Mental Whack-a-Mole

The 35th running of the Charlottesville 10 Miler happened this past weekend, and most people know this race to be one of the best and one of the toughest courses around. I’ve dreamed of being able to complete the 10 miler for 10 years now – maybe longer – but it wasn’t until a year ago that this became a distinct possibility.

Every time you sign up for a race you have some goals in mind. One may be to shoot for a certain time or to get through the whole thing without walking, or maybe just finishing is the accomplishment. I had my goals. I had two time goals: one was my stretch goal and one was my maybe I can live with this goal. My third string goal was to finish. I didn’t really take this one too seriously.

The first half of the race I was on pace for my first goal, but something happened at mile 5. I hit a wall. I can’t explain why exactly, but I questioned how much more I could do and seriously considered quitting. I’ve rarely felt that way in training, much less in a race. This was supposed to be my sweet spot. I’m just getting warmed up at 3 miles – up to mile 8 or 9 is usually the best part of my run – but not on this day.

I rallied a bit and managed to keep myself in the game. I had to dig deep to remember that last ditch goal: to finish. I had to convince myself at various points along the way that even if I had to crawl in, I was going to finish what I started.

I made that goal, and I even made it to my I can maybe live with this goal. But I was really, really disappointed with the outcome. I was disappointed in my performance.

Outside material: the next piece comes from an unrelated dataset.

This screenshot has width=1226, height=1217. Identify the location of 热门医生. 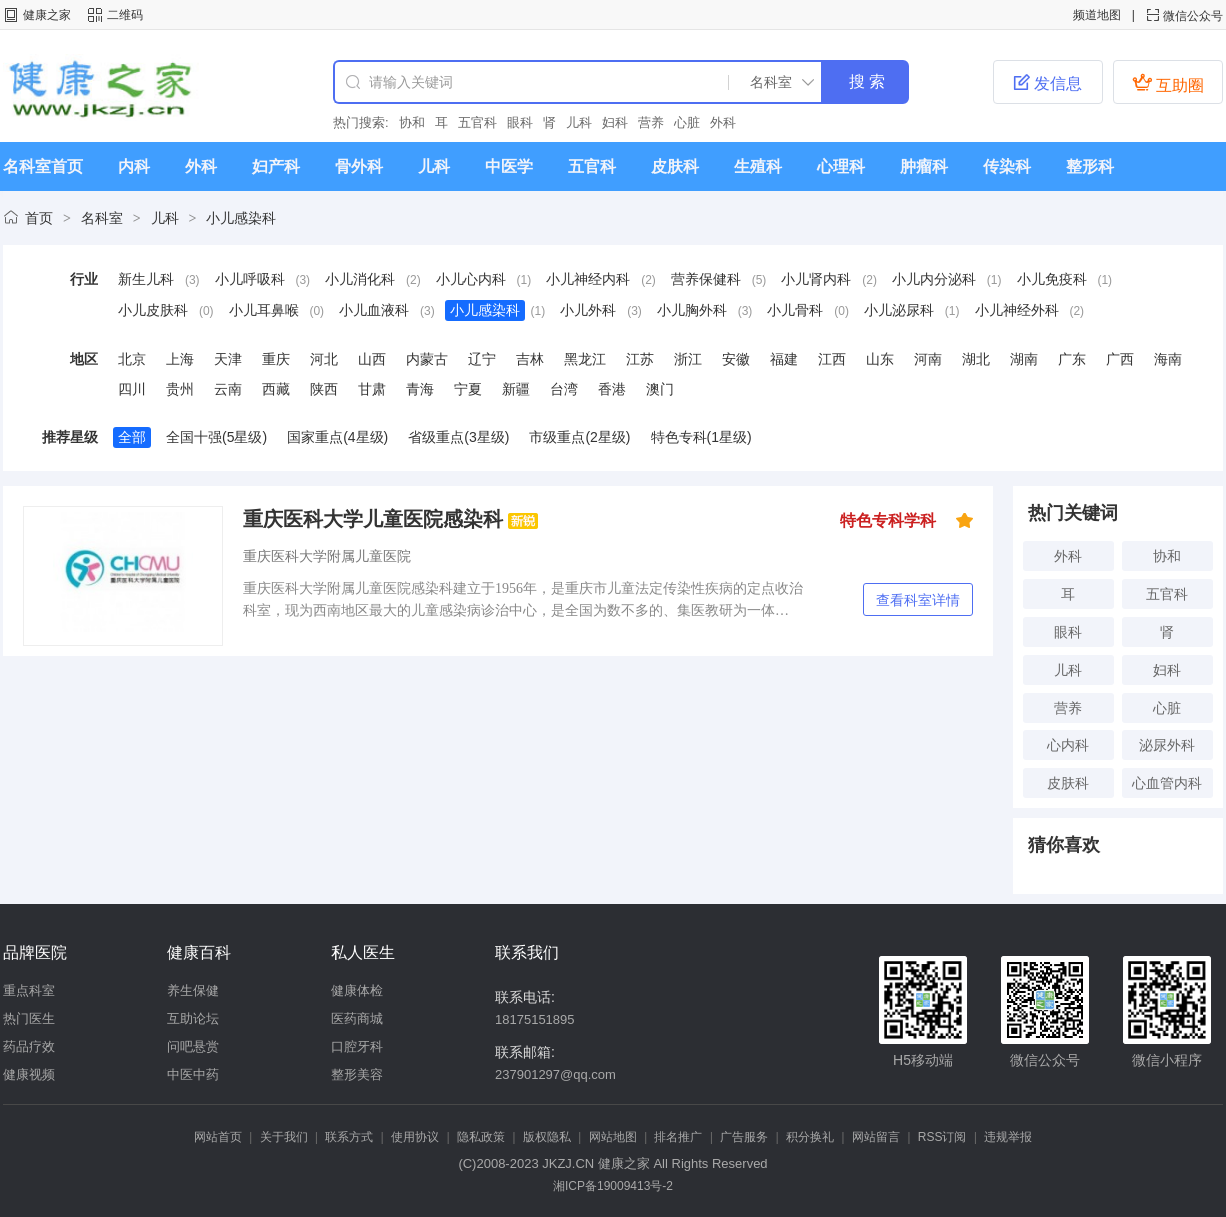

I was disappointed that an event on which I had hung so many hopes and expectations, was a huge let-down. Mostly I was upset with myself that I had not prepared properly. I took some things for granted. I cut some corners, and I did not get away with it. Somewhere in the back of my head I must have thought I could get away with it.

Why not? I’ve been getting away with it. I’ve been passing myself off as a runner, while standing in the midst of them I feel like a fraud. The sting was really the feeling that I had been busted.

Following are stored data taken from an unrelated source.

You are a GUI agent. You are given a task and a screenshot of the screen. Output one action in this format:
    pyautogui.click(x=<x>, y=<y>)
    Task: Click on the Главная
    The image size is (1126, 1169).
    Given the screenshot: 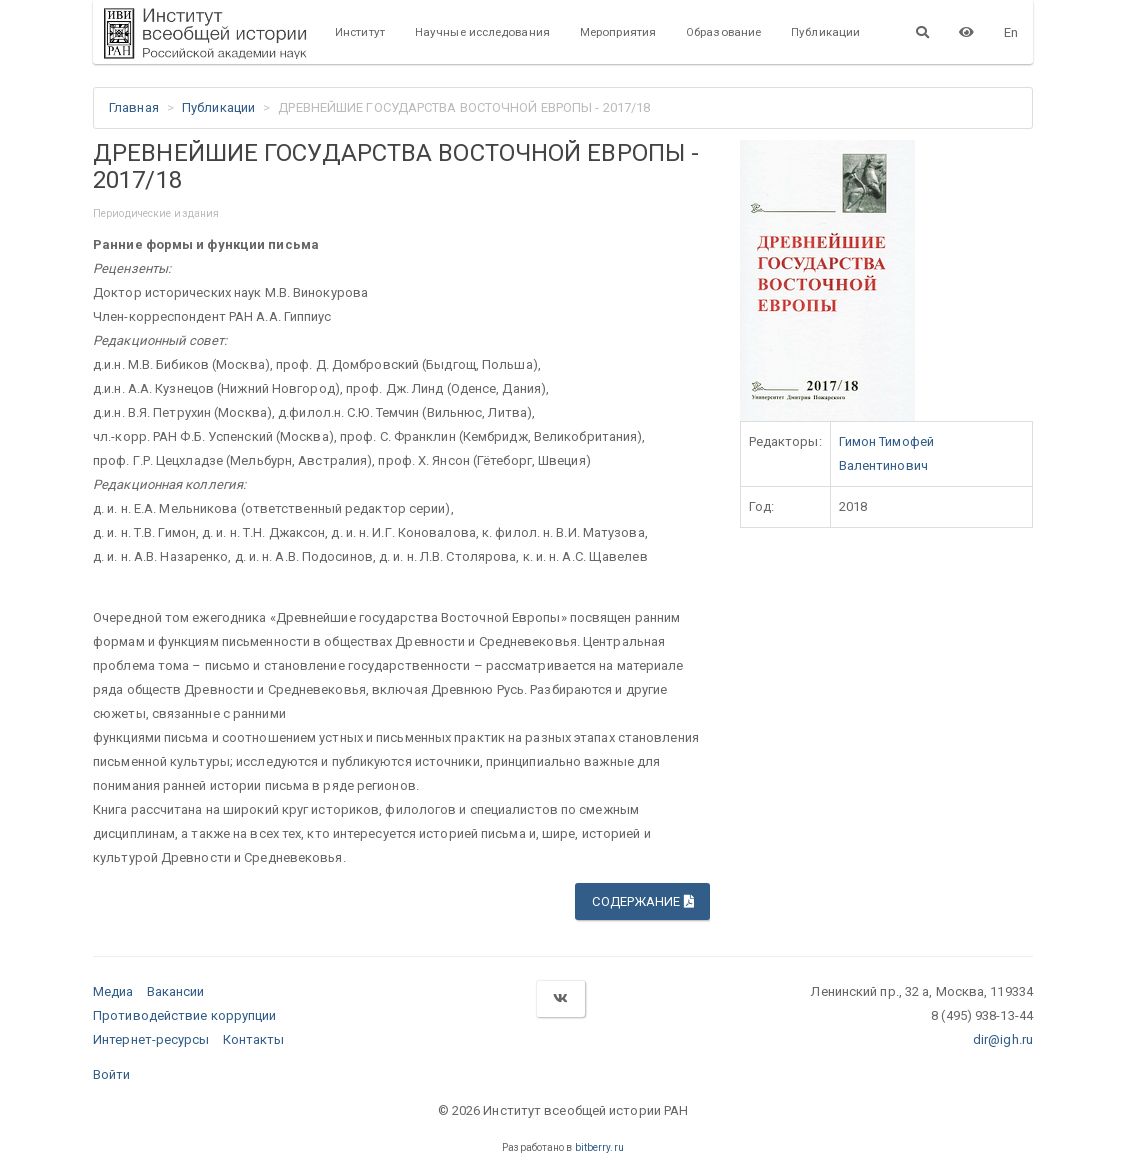 What is the action you would take?
    pyautogui.click(x=134, y=107)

Of course that’s not truth. The truth may be that I was unprepared to give my best shot that day, but it is not true that I am a fake runner. I’ve worked really hard – too hard - to let these “lizard thoughts” (as my friend describes them) rob me of my faith in myself and the joy of my achievement. I think of these thoughts more like snakes that slither out of dark places. What reasonable person would look at one of these creatures and think I should grab that and hold on to it? No, most of us would grab a shovel and cut its head off.

I imagine these thoughts more like that arcade classic “whack-a-mole”. They keep popping up and I must diligently whack them down as soon as I detect one.